◆ ACTIVITY: Only the lines below, from the one with "эти деньги? - Деньги идут" through the one with "Τον Άγουστε ο", are to be written out, exactly.

[Items from a dataset]
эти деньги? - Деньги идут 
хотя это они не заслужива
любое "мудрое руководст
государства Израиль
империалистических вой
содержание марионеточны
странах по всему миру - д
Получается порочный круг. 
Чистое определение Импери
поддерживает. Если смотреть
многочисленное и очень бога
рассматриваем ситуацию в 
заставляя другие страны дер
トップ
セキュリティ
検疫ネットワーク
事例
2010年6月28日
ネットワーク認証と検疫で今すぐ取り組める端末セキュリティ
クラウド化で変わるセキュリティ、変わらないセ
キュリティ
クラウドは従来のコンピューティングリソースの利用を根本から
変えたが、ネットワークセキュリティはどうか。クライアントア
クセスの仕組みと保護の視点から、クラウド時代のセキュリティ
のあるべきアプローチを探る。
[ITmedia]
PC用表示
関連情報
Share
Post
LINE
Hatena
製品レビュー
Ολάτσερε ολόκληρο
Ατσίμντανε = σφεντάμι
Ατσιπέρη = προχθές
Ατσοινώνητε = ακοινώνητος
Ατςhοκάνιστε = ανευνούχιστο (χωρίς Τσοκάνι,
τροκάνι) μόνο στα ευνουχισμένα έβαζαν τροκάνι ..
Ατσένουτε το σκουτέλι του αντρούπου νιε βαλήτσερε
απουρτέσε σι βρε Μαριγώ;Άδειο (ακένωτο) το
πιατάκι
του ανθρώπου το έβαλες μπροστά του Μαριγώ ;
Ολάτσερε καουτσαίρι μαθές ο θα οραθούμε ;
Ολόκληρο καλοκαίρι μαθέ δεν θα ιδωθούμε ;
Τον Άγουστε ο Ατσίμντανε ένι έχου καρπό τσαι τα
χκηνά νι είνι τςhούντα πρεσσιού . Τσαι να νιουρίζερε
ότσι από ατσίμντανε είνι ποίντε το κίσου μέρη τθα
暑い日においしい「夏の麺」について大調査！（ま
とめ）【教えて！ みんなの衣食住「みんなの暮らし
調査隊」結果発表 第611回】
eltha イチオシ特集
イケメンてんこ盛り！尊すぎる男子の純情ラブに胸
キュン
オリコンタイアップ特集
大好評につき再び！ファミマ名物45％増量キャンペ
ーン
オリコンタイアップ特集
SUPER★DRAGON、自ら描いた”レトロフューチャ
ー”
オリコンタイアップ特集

---

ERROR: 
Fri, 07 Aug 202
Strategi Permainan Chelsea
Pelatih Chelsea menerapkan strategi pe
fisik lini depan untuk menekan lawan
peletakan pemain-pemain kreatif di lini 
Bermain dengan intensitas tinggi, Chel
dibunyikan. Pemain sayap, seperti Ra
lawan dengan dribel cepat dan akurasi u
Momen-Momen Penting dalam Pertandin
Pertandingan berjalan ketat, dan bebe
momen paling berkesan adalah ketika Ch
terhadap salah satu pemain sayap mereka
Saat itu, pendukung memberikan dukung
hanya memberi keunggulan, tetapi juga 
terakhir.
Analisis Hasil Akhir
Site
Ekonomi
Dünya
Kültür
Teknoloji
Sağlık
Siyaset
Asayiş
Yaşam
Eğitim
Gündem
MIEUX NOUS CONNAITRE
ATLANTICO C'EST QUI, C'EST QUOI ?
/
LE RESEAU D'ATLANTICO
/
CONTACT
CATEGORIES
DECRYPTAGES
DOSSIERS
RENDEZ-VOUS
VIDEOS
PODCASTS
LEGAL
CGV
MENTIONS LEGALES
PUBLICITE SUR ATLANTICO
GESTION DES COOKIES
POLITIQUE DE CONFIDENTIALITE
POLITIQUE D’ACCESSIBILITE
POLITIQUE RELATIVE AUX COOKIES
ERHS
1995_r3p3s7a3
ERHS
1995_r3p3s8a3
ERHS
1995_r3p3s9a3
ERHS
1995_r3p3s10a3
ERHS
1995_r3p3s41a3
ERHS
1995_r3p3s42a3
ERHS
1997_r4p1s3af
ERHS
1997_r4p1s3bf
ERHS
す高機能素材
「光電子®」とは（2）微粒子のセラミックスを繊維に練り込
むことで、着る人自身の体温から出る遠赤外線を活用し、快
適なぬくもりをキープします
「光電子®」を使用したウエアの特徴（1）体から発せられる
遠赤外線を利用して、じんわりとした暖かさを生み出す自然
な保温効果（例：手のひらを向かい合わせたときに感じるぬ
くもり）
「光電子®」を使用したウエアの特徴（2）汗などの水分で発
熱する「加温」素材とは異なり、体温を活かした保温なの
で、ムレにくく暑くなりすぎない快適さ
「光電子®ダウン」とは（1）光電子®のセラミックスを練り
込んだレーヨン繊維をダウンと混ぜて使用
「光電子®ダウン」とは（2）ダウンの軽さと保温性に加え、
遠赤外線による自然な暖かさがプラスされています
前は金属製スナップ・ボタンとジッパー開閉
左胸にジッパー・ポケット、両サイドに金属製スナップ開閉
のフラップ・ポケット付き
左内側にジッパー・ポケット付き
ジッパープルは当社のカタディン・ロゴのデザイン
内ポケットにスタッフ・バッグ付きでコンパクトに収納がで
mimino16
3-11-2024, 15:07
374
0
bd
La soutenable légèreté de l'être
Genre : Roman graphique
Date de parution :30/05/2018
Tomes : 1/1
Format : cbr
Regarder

--

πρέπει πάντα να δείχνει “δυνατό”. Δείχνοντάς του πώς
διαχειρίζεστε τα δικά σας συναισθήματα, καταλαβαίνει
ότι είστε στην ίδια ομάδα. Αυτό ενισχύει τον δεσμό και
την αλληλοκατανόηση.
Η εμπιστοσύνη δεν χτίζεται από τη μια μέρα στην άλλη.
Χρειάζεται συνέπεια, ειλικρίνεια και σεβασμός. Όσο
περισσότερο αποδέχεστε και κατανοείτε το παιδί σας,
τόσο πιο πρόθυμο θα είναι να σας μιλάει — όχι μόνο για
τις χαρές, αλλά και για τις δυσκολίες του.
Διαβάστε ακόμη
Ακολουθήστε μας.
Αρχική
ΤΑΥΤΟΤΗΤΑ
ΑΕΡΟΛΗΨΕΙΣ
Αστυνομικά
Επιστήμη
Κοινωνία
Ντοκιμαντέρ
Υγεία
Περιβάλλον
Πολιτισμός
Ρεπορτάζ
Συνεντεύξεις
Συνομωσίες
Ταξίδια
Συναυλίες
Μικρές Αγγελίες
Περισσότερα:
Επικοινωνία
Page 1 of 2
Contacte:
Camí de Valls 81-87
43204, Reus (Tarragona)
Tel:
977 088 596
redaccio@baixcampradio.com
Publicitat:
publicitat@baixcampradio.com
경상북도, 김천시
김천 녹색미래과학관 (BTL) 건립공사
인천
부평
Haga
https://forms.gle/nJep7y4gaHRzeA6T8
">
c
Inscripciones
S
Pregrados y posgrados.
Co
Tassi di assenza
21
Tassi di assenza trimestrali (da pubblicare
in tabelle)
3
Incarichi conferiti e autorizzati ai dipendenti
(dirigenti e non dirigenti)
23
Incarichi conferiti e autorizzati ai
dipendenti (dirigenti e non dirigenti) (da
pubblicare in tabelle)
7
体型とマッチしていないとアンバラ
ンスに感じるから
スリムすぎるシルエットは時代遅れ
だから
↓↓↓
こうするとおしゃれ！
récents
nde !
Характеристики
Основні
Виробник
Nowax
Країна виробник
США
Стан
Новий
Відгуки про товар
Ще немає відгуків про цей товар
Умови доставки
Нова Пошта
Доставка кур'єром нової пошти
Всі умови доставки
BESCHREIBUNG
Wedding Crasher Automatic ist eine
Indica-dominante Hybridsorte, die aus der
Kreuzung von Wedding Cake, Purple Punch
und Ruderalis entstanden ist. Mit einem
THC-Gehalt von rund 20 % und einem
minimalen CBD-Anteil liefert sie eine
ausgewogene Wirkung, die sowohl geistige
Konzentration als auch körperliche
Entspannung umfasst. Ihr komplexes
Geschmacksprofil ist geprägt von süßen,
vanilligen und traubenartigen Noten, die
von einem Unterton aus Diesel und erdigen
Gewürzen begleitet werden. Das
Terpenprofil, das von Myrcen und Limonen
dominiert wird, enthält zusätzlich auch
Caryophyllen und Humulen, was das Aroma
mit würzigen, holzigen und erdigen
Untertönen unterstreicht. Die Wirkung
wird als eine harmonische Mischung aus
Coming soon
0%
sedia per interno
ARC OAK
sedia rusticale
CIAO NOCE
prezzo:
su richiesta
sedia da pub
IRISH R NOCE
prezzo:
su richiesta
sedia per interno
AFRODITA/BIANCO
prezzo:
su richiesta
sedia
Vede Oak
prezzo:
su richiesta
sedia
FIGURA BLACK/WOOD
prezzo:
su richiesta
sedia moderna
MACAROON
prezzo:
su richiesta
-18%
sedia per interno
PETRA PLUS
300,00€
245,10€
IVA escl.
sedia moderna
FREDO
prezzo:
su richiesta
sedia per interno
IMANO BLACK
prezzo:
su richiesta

◆ SOLUTION TO THE EXERCISE:
эти деньги? - Деньги идут 
хотя это они не заслужива
любое "мудрое руководст
государства Израиль
империалистических вой
содержание марионеточны
странах по всему миру - д
Получается порочный круг. 
Чистое определение Импери
поддерживает. Если смотреть
многочисленное и очень бога
рассматриваем ситуацию в 
заставляя другие страны дер
トップ
セキュリティ
検疫ネットワーク
事例
2010年6月28日
ネットワーク認証と検疫で今すぐ取り組める端末セキュリティ
クラウド化で変わるセキュリティ、変わらないセ
キュリティ
クラウドは従来のコンピューティングリソースの利用を根本から
変えたが、ネットワークセキュリティはどうか。クライアントア
クセスの仕組みと保護の視点から、クラウド時代のセキュリティ
のあるべきアプローチを探る。
[ITmedia]
PC用表示
関連情報
Share
Post
LINE
Hatena
製品レビュー
Ολάτσερε ολόκληρο
Ατσίμντανε = σφεντάμι
Ατσιπέρη = προχθές
Ατσοινώνητε = ακοινώνητος
Ατςhοκάνιστε = ανευνούχιστο (χωρίς Τσοκάνι,
τροκάνι) μόνο στα ευνουχισμένα έβαζαν τροκάνι ..
Ατσένουτε το σκουτέλι του αντρούπου νιε βαλήτσερε
απουρτέσε σι βρε Μαριγώ;Άδειο (ακένωτο) το
πιατάκι
του ανθρώπου το έβαλες μπροστά του Μαριγώ ;
Ολάτσερε καουτσαίρι μαθές ο θα οραθούμε ;
Ολόκληρο καλοκαίρι μαθέ δεν θα ιδωθούμε ;
Τον Άγουστε ο Ατσίμντανε ένι έχου καρπό τσαι τα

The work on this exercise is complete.